La seule chose réjouissante, c’est qu’on nous sert des arguments de ce cru. On nous dit, par exemple, que, comme la Suisse n’a pas signé avec d’autres Etats où les cigarettiers auraient leur siège des traités de promotion et de protection des investissements, on évite ce que les cigarettiers ont imposé à des pays comme l’Uruguay, à savoir des procès interminables durant dix ans, avec des risques énormes lorsque ce pays, le premier en Amérique latine, où le taux de tabagisme est très élevé, a décidé de prendre des mesures, en accord avec l’OMS.
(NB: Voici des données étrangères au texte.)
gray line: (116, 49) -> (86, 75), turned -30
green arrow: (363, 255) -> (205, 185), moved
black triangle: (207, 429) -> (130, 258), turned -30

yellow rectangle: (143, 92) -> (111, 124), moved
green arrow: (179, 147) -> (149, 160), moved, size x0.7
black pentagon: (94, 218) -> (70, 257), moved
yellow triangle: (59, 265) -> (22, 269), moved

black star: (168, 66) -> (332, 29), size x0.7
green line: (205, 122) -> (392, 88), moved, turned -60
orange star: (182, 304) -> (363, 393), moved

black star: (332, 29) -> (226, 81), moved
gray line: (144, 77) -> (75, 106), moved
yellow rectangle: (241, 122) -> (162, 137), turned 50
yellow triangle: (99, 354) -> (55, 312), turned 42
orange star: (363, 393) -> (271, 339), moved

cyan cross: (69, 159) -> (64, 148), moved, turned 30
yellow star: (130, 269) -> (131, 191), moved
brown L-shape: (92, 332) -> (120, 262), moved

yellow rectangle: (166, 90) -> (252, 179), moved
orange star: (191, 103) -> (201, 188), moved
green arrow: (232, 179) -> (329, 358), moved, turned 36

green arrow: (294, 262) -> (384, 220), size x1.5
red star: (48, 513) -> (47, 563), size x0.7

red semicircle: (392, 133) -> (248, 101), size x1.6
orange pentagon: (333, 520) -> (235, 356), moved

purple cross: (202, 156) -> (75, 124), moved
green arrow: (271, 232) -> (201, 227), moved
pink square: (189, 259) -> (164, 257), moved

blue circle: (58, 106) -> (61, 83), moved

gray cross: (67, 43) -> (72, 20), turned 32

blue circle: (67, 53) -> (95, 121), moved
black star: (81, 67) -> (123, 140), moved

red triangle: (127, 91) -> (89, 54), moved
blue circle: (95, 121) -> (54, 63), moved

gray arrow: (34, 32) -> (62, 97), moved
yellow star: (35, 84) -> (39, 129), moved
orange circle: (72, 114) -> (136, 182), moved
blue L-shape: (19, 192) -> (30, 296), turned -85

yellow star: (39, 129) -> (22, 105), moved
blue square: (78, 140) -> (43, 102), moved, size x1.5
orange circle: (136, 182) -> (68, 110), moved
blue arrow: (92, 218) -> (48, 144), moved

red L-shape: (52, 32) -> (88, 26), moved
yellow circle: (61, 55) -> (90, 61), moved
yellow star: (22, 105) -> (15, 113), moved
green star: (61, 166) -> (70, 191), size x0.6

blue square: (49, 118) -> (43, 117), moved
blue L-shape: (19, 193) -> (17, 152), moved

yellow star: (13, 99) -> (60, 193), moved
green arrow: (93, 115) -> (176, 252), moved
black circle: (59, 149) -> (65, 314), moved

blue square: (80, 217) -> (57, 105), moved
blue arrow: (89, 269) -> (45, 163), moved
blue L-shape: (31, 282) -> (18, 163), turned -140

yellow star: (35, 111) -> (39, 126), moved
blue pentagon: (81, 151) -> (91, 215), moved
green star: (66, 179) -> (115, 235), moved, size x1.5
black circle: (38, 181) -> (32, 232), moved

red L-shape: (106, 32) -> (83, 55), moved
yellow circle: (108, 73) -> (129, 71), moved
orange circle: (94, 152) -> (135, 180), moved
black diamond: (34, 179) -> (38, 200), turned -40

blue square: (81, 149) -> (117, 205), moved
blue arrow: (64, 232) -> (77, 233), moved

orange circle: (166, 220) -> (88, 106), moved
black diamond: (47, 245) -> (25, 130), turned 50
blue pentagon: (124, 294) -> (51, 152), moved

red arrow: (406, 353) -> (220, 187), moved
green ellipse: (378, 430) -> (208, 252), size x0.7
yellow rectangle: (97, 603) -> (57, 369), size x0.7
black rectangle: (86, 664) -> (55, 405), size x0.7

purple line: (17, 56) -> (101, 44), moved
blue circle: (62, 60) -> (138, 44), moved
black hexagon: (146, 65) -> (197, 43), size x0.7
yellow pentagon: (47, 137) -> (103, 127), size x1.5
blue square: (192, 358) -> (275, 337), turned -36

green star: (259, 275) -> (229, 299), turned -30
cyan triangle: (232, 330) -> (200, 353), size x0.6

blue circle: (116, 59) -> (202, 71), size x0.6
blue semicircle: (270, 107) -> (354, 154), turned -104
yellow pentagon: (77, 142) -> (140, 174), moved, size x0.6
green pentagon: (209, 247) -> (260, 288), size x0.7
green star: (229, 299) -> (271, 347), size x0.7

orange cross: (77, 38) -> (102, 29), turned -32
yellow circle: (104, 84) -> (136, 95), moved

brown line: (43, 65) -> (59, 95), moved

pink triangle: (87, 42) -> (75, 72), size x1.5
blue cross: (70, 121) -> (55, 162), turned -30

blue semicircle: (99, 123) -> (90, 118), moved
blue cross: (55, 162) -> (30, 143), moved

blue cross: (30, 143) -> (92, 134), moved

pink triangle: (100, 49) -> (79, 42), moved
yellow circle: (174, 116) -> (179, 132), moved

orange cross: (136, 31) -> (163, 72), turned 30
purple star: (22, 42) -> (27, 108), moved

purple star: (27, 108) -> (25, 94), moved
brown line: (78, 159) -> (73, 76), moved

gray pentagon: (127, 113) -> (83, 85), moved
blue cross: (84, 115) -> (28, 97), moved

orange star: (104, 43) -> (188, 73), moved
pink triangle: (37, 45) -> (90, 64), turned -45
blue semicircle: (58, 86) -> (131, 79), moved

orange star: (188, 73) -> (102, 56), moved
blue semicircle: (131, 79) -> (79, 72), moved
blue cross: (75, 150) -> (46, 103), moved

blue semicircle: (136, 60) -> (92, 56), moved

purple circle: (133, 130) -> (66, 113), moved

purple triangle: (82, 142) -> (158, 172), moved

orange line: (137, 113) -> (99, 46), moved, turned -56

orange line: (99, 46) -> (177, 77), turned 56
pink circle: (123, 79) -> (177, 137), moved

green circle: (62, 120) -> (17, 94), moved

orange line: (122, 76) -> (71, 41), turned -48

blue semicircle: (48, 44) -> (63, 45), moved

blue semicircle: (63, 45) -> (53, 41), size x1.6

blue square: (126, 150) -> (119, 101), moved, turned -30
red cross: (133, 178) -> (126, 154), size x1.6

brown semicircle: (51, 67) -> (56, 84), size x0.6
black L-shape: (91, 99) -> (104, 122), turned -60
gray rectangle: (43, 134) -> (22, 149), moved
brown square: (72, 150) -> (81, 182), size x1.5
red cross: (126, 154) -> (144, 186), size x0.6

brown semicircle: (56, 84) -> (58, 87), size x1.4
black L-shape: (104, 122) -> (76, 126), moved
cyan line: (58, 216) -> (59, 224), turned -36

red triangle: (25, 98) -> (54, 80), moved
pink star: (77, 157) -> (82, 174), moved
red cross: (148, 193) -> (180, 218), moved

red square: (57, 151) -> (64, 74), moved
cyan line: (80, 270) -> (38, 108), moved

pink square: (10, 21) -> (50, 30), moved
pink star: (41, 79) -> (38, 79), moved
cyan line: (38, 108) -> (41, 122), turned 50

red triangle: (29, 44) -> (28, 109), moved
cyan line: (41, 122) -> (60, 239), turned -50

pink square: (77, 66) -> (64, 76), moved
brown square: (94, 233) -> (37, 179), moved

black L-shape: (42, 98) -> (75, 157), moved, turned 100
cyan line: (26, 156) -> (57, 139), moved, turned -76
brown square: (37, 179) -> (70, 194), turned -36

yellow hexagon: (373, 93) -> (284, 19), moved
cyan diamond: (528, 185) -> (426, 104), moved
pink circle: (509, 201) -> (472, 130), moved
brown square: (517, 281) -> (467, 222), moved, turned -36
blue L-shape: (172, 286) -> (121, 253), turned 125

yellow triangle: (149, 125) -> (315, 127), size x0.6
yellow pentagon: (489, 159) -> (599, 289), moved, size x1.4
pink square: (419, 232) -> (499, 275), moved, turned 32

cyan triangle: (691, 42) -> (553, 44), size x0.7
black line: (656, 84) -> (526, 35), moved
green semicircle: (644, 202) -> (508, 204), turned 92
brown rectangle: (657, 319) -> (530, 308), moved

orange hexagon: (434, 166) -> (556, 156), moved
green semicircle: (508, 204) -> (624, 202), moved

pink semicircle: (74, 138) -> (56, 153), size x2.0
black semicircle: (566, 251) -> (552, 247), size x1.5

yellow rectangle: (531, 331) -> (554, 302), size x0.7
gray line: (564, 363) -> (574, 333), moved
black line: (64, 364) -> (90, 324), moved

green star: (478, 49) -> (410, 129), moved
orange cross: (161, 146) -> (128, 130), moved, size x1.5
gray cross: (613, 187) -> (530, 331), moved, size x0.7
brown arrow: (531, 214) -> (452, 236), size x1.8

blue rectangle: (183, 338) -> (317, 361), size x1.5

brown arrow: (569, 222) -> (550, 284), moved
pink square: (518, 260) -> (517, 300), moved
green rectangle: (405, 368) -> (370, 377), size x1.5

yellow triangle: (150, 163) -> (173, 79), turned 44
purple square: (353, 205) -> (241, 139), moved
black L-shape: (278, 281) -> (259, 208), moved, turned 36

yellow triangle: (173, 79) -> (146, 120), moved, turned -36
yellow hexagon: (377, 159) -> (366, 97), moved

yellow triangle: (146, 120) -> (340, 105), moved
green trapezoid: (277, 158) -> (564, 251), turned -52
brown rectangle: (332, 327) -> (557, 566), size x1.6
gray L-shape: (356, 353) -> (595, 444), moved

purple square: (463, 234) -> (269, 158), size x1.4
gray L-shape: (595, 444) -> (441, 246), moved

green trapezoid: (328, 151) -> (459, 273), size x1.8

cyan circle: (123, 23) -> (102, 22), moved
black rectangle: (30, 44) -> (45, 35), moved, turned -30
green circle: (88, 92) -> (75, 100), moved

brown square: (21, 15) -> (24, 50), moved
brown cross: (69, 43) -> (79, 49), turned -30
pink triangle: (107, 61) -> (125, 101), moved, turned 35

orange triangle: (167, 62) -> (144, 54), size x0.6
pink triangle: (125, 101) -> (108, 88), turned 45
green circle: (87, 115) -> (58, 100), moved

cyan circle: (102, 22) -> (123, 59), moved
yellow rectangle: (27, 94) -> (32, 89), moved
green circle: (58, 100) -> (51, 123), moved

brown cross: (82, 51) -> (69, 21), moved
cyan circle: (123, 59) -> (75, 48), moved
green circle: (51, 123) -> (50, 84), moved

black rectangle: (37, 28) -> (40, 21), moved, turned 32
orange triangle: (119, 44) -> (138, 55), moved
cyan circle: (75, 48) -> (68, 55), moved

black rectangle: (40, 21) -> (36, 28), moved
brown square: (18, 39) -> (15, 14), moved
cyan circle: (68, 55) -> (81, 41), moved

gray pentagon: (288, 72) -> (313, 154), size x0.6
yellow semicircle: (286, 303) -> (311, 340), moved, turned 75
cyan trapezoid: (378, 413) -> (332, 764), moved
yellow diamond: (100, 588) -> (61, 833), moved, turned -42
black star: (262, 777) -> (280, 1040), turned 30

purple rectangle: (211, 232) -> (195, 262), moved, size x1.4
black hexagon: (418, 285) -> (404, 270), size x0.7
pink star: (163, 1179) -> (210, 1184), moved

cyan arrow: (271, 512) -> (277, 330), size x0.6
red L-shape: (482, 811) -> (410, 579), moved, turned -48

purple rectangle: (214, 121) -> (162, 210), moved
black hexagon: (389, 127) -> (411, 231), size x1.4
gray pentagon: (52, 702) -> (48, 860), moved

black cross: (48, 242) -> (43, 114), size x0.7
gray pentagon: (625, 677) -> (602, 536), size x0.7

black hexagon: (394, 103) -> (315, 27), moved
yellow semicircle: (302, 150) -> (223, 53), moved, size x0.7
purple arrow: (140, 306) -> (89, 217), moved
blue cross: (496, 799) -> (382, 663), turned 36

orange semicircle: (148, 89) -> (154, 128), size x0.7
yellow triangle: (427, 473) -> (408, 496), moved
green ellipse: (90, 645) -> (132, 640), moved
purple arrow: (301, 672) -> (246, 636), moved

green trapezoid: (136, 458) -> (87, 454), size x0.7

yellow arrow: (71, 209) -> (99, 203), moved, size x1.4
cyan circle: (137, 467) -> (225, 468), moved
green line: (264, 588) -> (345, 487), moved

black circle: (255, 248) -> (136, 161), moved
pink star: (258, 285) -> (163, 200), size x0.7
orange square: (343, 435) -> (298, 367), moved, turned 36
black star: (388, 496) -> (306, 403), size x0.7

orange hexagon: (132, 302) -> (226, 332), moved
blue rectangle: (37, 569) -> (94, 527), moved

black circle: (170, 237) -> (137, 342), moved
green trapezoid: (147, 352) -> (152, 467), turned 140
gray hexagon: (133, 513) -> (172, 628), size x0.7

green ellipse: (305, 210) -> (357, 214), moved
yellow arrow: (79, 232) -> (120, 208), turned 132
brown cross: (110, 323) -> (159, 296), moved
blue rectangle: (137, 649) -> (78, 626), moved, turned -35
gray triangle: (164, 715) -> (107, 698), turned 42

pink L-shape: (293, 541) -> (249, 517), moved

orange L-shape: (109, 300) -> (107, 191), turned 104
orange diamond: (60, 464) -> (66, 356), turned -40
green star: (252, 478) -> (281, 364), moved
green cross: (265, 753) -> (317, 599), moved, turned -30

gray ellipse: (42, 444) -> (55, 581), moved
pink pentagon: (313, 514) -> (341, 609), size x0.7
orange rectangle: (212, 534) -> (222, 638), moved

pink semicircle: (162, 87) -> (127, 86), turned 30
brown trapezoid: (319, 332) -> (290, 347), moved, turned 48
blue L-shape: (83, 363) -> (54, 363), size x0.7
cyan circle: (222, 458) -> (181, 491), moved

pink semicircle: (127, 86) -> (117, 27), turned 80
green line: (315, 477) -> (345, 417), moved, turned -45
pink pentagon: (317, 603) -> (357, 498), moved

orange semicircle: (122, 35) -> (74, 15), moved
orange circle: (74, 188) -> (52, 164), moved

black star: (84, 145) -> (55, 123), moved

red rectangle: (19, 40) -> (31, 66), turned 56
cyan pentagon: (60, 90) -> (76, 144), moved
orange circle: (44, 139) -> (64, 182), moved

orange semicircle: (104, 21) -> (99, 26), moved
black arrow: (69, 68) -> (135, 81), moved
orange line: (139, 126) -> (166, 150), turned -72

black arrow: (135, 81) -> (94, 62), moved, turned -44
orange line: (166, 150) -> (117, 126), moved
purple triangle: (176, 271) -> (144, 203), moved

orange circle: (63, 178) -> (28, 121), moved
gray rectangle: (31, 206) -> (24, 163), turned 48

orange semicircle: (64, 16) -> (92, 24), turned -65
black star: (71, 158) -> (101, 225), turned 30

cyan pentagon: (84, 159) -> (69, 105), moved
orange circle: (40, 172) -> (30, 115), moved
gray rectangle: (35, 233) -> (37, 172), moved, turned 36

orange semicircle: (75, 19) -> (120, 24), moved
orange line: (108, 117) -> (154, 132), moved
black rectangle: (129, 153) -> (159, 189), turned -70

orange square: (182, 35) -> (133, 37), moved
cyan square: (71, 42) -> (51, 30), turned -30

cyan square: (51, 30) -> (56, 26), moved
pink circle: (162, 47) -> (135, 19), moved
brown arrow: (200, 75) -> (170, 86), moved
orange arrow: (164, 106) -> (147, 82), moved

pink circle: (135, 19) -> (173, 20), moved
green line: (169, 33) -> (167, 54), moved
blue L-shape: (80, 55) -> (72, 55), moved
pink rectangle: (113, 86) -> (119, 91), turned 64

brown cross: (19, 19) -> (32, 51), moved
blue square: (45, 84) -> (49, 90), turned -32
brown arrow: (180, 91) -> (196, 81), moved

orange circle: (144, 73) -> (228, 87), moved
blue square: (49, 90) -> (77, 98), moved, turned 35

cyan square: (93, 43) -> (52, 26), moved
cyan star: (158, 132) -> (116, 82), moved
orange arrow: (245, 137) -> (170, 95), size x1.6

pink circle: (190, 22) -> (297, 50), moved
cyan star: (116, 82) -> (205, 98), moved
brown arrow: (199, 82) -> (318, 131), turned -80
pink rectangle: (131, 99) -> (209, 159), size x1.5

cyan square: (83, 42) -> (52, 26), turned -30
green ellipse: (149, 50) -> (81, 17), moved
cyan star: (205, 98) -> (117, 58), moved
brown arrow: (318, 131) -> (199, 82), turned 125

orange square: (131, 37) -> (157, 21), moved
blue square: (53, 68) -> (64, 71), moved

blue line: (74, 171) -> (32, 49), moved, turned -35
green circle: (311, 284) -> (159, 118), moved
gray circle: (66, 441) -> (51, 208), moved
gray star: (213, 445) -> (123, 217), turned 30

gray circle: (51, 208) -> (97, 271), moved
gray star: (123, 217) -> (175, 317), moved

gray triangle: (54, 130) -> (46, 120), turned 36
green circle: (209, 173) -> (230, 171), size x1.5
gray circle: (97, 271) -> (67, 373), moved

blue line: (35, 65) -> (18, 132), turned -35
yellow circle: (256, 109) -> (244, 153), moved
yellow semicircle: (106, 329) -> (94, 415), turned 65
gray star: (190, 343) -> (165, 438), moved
Ces exemples illustrent assez bien quelles sont les pratiques et les objectifs de l’industrie du tabac, qui est une réalité évidemment beaucoup plus triviale que celle qu’elle essaye de mettre en avant dans le cadre de ce débat, à savoir prétendument la défense de la liberté, de la démocratie, et grâce aux arguments d’Economiesuisse désormais, la défense de la santé publique.
La Suisse a beaucoup de retard dans sa politique contre le tabagisme. Cela peut s’expliquer par le poids des cigarettiers dans notre pays. La Suisse donc doit absolument se mettre à jour et adopter ces mesures, qui ont été mises en oeuvre avec beaucoup de succès dans d’autres pays comme par exemple en France. On a vu que l’ensemble de ces mesures, y compris l’interdiction de la publicité, a fait baisser le taux de tabagisme de 4 à 10 pour cent.
Cette initiative nous donne l’occasion de faire ce pas. Il faut donc évidemment recommander de l’accepter.